Öte yandan geçmişten günümüze adı bilinen yazarların da kitap yayımlama konusunda çeşitli sıkıntılar yaşadığı biliniyor. Sözgelimi 1980’lerde kurulan “YAZKO” (Yazarlar Kooperatifi), bunun somut örneği olarak alınabilir. Ayrıca buna benzer farklı girişimlere de rastlanıyor yazınımızda çeşitli tarihlerde. Üstelik kitap yayımlama sıkıntısı yaşayan bu yazarlar, daha önce adlarını duyurmuş, bir biçimde kitap yayımlayabilmiş adlardı çoğun.

O zaman günümüzde adı henüz gereğince duyulmamış, kendilerine daha çok yazar adayı diyebileceğimiz genç-erişkin insanların bu yönde sıkıntı çekmeleri doğal. Şu sıra “Öykü Kürsüsü”nde öyküsü yayımlanan genç yazar Ruhşen Doğan Nar da, bu yöndeki arayışlarından söz ediyor gönderdiği iletide.

Sözgelimi Ruhşen, “Fareler ve Köpekler” başlıklı öyküsünde ister Gogol’un “Burun”, Dostoyevski’nin “Timsah” anlatıları deyin, ister bizden Ahmet Yıldız’ın “Köpek”ini anımsayın, bunların da estirdiği birbirinden uzak çağrışımla toplumsal dokunun artalanına bakış farklılığı getiriyor denebilir. Yazar, belki de bu öyküsüyle, görece öteki yazarlardan ayrılan bir yola girmekte olduğunu da düşünebilir bana göre. Yani, bir im gibi alarak olguyu, topluma bakışta sıra dışılık değilse de bir farklılık getirmek gerektiğini sezebilir pekâlâ.
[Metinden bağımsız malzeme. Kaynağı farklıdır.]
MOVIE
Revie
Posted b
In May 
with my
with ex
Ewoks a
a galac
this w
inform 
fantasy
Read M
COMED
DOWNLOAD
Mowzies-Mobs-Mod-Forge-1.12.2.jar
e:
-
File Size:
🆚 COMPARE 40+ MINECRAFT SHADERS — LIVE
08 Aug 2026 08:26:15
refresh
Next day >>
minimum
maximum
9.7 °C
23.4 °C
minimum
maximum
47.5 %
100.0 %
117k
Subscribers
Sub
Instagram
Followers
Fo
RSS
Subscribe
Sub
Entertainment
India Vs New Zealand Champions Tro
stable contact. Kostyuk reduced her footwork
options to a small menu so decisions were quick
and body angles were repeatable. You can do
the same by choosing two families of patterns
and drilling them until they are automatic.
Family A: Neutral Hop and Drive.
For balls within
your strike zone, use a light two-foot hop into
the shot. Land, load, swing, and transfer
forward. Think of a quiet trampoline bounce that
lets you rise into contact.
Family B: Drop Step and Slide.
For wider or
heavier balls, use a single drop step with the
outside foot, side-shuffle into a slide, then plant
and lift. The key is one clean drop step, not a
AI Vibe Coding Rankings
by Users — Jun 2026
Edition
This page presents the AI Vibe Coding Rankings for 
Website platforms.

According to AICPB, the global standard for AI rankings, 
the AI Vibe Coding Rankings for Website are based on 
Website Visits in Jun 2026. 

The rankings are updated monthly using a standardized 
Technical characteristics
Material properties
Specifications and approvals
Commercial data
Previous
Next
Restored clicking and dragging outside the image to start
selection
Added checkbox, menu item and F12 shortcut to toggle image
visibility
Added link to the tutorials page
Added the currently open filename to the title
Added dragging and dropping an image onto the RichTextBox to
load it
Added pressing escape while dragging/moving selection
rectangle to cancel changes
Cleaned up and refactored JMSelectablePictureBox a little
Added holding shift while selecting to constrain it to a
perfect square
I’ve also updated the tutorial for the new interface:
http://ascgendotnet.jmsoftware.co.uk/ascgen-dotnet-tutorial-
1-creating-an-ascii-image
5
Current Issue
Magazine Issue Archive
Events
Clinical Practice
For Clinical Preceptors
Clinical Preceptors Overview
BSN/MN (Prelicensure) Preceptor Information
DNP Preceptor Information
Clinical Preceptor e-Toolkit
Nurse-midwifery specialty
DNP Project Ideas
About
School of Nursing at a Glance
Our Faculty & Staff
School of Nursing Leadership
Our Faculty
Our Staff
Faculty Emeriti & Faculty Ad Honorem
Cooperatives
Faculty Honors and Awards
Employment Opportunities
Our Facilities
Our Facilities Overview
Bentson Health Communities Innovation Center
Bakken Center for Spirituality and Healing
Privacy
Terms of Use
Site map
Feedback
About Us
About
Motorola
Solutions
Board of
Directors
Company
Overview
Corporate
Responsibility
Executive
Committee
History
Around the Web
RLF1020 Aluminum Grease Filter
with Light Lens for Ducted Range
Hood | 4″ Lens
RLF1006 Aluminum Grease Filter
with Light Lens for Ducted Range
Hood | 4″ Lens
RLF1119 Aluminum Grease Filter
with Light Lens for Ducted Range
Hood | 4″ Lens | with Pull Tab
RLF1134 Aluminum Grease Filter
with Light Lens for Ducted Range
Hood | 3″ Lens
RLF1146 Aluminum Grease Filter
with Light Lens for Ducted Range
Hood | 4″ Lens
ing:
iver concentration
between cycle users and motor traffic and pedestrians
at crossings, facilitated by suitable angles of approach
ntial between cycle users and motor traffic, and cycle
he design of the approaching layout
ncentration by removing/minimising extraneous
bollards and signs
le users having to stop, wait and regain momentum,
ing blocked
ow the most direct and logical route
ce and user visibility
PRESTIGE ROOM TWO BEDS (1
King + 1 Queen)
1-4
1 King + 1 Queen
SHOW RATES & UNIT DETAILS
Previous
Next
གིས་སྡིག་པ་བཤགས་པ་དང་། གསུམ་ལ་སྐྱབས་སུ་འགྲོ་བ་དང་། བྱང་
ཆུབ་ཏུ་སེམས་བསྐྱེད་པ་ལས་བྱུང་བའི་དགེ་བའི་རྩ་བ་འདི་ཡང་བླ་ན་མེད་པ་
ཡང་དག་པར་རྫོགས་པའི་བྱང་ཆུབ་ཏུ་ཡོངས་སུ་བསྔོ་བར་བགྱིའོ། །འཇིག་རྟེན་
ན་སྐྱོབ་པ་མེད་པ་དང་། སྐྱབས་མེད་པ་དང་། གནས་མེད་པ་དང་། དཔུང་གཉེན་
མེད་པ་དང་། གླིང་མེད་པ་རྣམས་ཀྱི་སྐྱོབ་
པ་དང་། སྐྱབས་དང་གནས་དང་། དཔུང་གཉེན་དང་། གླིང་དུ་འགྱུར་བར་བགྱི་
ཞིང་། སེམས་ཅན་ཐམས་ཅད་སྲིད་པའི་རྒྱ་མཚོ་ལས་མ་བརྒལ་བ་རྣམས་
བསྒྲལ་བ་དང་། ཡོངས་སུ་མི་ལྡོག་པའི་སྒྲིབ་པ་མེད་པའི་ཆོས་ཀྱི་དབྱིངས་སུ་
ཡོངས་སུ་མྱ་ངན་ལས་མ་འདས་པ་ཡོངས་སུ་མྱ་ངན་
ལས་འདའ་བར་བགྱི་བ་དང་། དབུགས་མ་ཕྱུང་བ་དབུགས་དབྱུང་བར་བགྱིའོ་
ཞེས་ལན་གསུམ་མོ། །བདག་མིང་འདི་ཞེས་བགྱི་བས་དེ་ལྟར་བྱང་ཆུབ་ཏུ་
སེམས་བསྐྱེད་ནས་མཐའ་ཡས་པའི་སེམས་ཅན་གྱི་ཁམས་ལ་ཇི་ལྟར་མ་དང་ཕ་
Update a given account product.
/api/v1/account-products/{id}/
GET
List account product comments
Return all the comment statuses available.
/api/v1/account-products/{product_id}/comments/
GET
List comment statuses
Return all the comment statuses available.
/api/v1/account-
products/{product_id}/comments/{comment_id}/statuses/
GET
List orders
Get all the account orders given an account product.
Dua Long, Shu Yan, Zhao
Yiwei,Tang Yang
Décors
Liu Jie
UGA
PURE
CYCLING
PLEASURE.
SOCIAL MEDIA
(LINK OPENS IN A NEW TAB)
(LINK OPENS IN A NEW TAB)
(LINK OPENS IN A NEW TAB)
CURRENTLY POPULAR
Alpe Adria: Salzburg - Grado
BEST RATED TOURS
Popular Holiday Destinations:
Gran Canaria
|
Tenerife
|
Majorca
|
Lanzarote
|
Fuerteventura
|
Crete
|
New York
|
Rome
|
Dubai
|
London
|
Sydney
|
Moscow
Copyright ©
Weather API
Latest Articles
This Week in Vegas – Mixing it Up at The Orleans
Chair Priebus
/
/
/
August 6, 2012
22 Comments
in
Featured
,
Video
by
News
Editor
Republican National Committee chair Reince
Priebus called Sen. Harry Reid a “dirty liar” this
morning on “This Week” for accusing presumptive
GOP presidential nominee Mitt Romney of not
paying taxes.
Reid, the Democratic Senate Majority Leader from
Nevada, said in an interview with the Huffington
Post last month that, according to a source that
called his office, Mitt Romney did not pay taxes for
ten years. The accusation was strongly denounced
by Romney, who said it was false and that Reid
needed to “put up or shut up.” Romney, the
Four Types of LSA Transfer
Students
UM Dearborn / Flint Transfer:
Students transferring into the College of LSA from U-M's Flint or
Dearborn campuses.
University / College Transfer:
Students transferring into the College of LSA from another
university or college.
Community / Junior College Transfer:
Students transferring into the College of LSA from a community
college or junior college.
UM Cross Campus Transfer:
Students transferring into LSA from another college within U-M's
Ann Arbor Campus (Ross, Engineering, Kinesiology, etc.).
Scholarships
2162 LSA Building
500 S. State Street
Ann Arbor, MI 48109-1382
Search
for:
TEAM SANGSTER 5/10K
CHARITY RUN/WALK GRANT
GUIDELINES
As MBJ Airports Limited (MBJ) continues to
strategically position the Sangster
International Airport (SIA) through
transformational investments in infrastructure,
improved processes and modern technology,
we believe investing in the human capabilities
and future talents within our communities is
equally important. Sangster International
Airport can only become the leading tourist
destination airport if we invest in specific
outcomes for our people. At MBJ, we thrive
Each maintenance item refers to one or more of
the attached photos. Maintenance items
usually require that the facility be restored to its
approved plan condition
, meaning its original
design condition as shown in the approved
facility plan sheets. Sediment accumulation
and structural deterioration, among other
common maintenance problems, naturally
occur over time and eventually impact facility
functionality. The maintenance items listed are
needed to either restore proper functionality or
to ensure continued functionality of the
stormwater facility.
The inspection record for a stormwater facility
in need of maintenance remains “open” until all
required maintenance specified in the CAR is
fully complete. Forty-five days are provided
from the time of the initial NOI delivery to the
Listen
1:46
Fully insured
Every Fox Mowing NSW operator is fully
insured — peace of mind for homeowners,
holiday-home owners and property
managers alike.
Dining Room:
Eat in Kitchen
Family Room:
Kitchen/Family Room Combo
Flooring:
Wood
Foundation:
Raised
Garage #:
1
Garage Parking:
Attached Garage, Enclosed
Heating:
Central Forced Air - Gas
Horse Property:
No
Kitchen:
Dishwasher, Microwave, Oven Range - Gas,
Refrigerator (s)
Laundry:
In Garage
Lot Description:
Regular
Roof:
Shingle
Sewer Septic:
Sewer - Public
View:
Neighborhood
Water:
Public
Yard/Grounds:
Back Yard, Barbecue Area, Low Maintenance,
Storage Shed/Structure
Ne var ki genç insan, güçlükleri hemen aşmak, hedeflediği yere bir an önce ulaşmak istiyor, ayırdındayım bunun, biliyorum, gençlere de bu yakışır doğrusu. Ama gerçeklik, onların öngördüğü ya da düşlediği gibi çıkmıyor her zaman karşımıza. Kendi iç koşulları, dinamizmi kadar dış koşulları, dinamizmi de büyük önem taşıyor bu konuda olguların. Diyeceğim hedefle arzu her zaman örtüşüp çakışmıyor.

Bu yönde hazır çözümler de yok yazık ki.

Ama bir sağlam yol; yazarlık hüneri kazandığı kanısına varmış gencin, kendisini bu aşamadan alıp artık yaratıcı yazarlık düzeyine çıkarması için çabalaması, böylesi bir süreçte şaşmaz iradeyle yol alması gerektiği.

“Yazarlık” dediğimiz yaratıcı çalışma alanı da zaten bu uzun yolculuğun bir başka adı aynı zamanda.